BEGIN MATERIAL PROVIDED
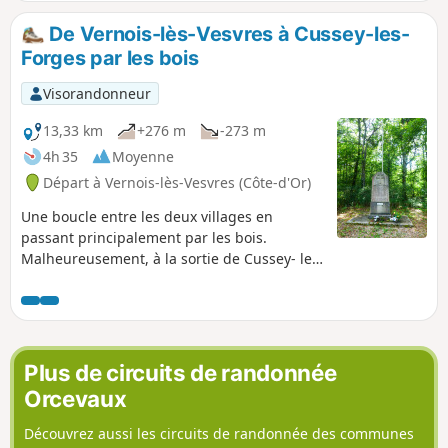
De Vernois-lès-Vesvres à Cussey-les-
Forges par les bois
Visorandonneur
13,33 km
+276 m
-273 m
4h 35
Moyenne
Départ à Vernois-lès-Vesvres (Côte-d'Or)
Une boucle entre les deux villages en
passant principalement par les bois.
Malheureusement, à la sortie de Cussey- les-
Forges il faut emprunter une partie de la
D120e car la Forêt de Cussey est
complétement clôturée.
Plus de circuits de randonnée
Orcevaux
Découvrez aussi les circuits de randonnée des communes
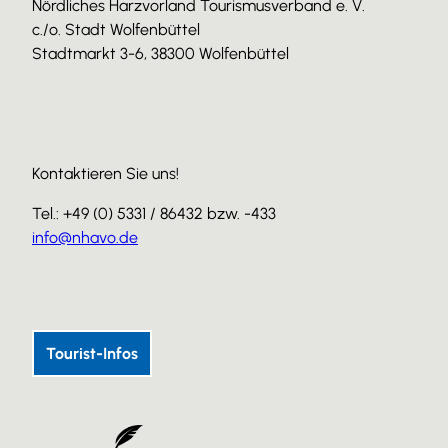
Nördliches Harzvorland Tourismusverband e. V.
c./o. Stadt Wolfenbüttel
Stadtmarkt 3-6, 38300 Wolfenbüttel
Kontaktieren Sie uns!
Tel.: +49 (0) 5331 / 86432 bzw. -433
info@nhavo.de
I
F
Y
n
a
o
s
c
u
Tourist-Infos
t
e
T
a
b
u
g
o
b
r
o
e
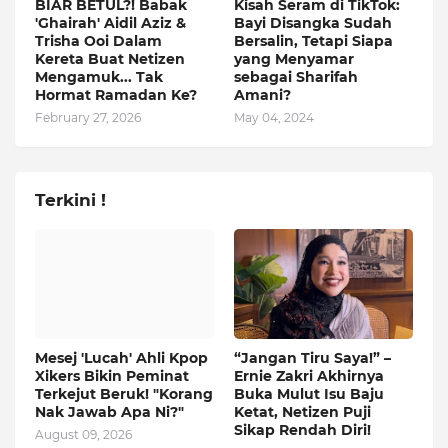
BIAR BETUL?! Babak
Kisah Seram di TikTok:
'Ghairah' Aidil Aziz &
Bayi Disangka Sudah
Trisha Ooi Dalam
Bersalin, Tetapi Siapa
Kereta Buat Netizen
yang Menyamar
Mengamuk... Tak
sebagai Sharifah
Hormat Ramadan Ke?
Amani?
February 27, 2026
May 04, 2024
Terkini !
Mesej 'Lucah' Ahli Kpop
“Jangan Tiru Saya!” –
Xikers Bikin Peminat
Ernie Zakri Akhirnya
Terkejut Beruk! "Korang
Buka Mulut Isu Baju
Nak Jawab Apa Ni?"
Ketat, Netizen Puji
Sikap Rendah Diri!
August 09, 2026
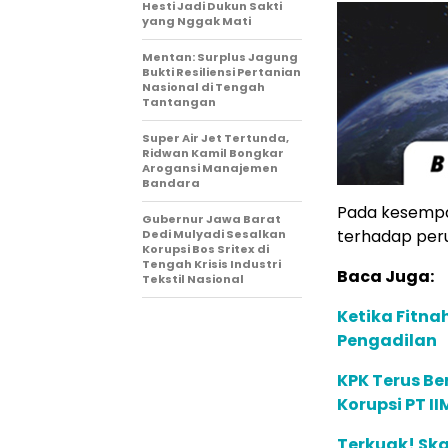
Hesti Jadi Dukun Sakti
yang Nggak Mati
Mentan: Surplus Jagung
Bukti Resiliensi Pertanian
Nasional di Tengah
Tantangan
Super Air Jet Tertunda,
Ridwan Kamil Bongkar
Arogansi Manajemen
Bandara
Pada kesempa
Gubernur Jawa Barat
terhadap perub
Dedi Mulyadi Sesalkan
Korupsi Bos Sritex di
Tengah Krisis Industri
Baca Juga:
Tekstil Nasional
Ketika Fitnah
Pengadilan
KPK Terus Be
Korupsi PT II
Terkuak! Ska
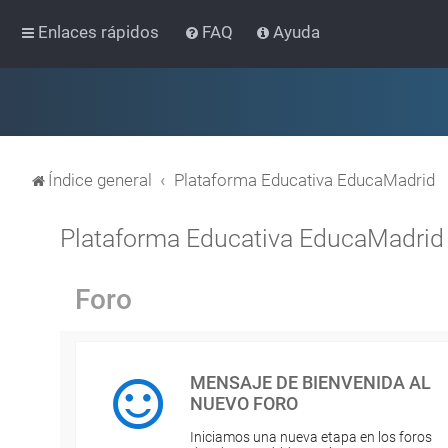
Enlaces rápidos
FAQ
Ayuda
Índice general
Plataforma Educativa EducaMadrid
Plataforma Educativa EducaMadrid
Foro
MENSAJE DE BIENVENIDA AL
NUEVO FORO
Iniciamos una nueva etapa en los foros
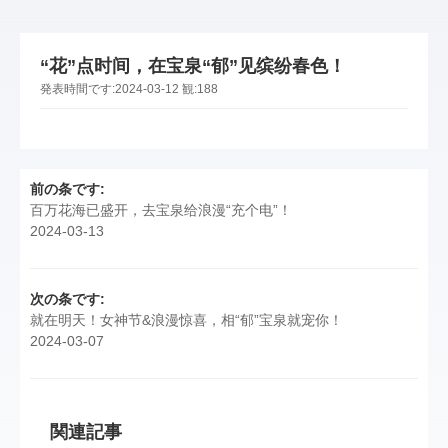
“花”点时间，在宝泉“郁”见缤纷春色！
発表時間です:
2024-03-12
観:
188
前の条です:
百万花海已盛开，去宝泉给浪漫“充个电”！
2024-03-13
次の条です:
就在明天！女神节&浪漫惊喜，相“郁”宝泉就宠你！
2024-03-07
関連記事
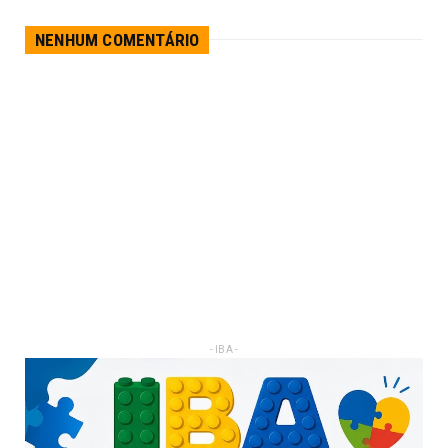
NENHUM COMENTÁRIO
- IBA -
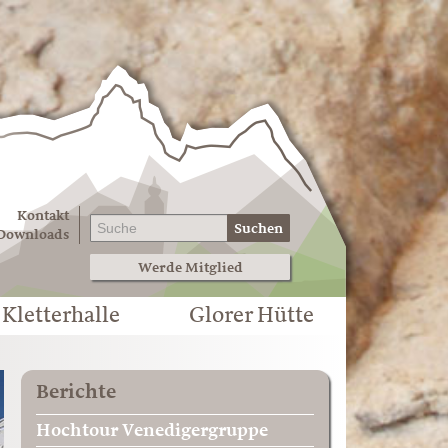
Kontakt
Suchen
Downloads
Werde Mitglied
Kletterhalle
Glorer Hütte
Berichte
Hochtour Venedigergruppe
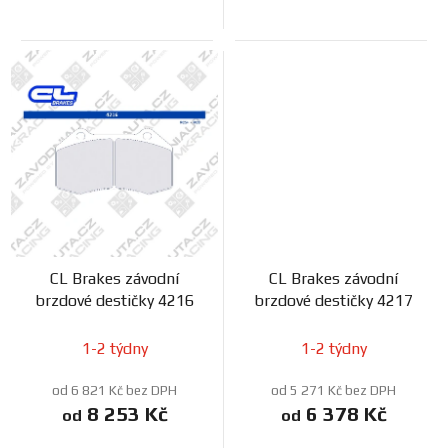
CL Brakes závodní
CL Brakes závodní
brzdové destičky 4216
brzdové destičky 4217
1-2 týdny
1-2 týdny
od 6 821 Kč bez DPH
od 5 271 Kč bez DPH
8 253 Kč
6 378 Kč
od
od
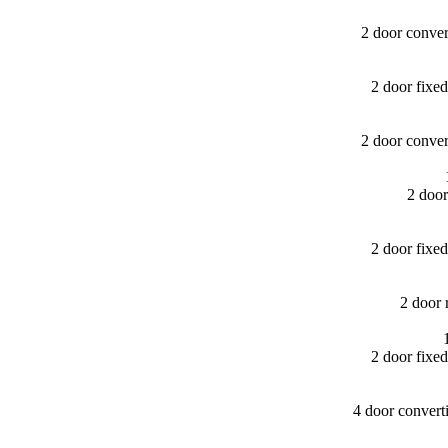
2 door conve
2 door fix
2 door conve
2 doo
2 door fix
2 door
2 door fix
4 door convert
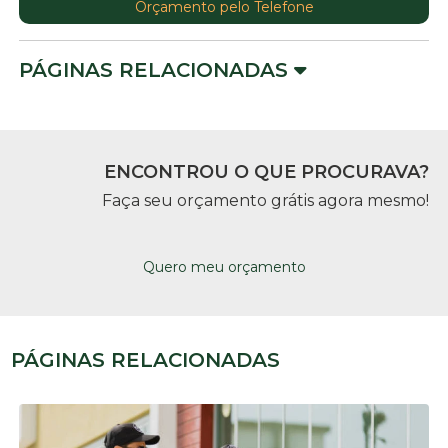
Orçamento pelo Telefone
PÁGINAS RELACIONADAS
ENCONTROU O QUE PROCURAVA?
Faça seu orçamento grátis agora mesmo!
Quero meu orçamento
PÁGINAS RELACIONADAS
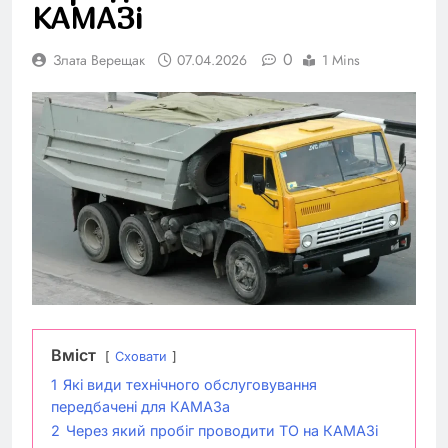
КАМАЗі
0
Злата Верещак
07.04.2026
1 Mins
Вміст
Сховати
1
Які види технічного обслуговування
передбачені для КАМАЗа
2
Через який пробіг проводити ТО на КАМАЗі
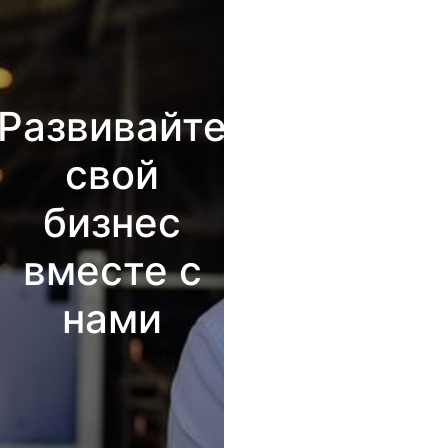
Развивайте
свой
бизнес
вместе с
нами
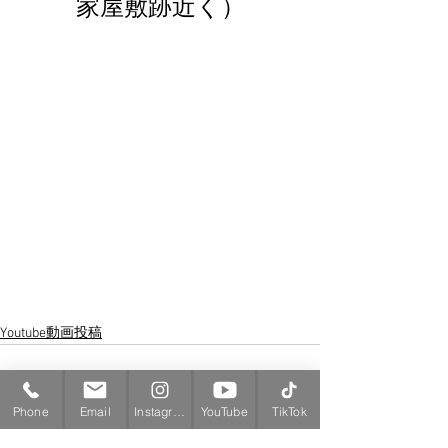
家屋敷跡近く）
Youtube動画投稿
Phone
Email
Instagram
YouTube
TikTok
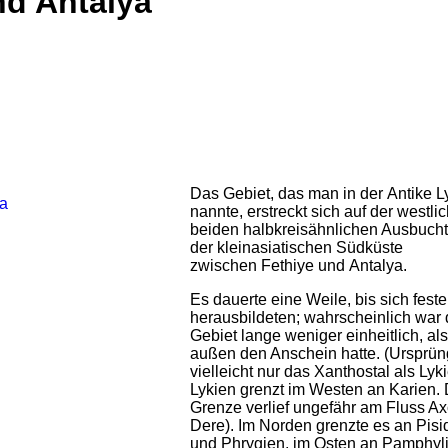
nd Antalya
Das Gebiet, das man in der Antike L
nannte, erstreckt sich auf der westli
beiden halbkreisähnlichen Ausbuch
der kleinasiatischen Südküste
zwischen Fethiye und Antalya.
Es dauerte eine Weile, bis sich fest
herausbildeten; wahrscheinlich war
Gebiet lange weniger einheitlich, al
außen den Anschein hatte. (Ursprüng
vielleicht nur das Xanthostal als Lyki
Lykien grenzt im Westen an Karien. 
Grenze verlief ungefähr am Fluss Ax
Dere). Im Norden grenzte es an Pisi
und Phrygien, im Osten an Pamphyli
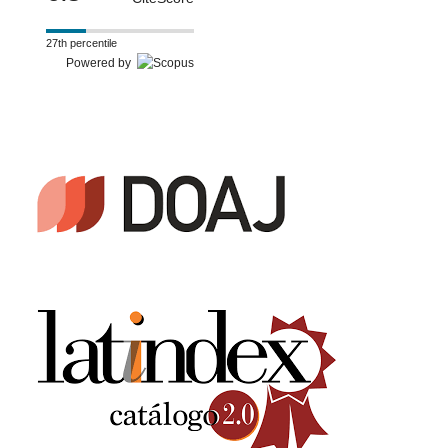
27th percentile
Powered by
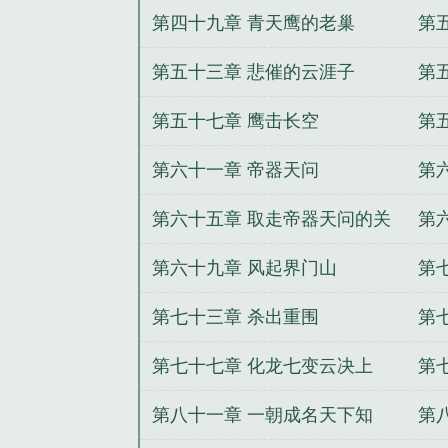
第四十九章 青天鹰的老巢
第
第五十三章 悲催的云涯子
第
第五十七章 鹰击长空
第
第六十一章 帝器天问
第
第六十五章 取走帝器天问的关
第
键
第六十九章 风起界门山
第
第七十三章 杀出重围
第
第七十七章 化龙七变云决上
第
第八十一章 一朝成名天下知
第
END MATERIAL PROVIDED
▶ _THE PROBLEM_: A single figure, the number of lines above with the word "Vesvres", is the whole answer.

▶ _ANSWER TO THE EXERCISE_: 2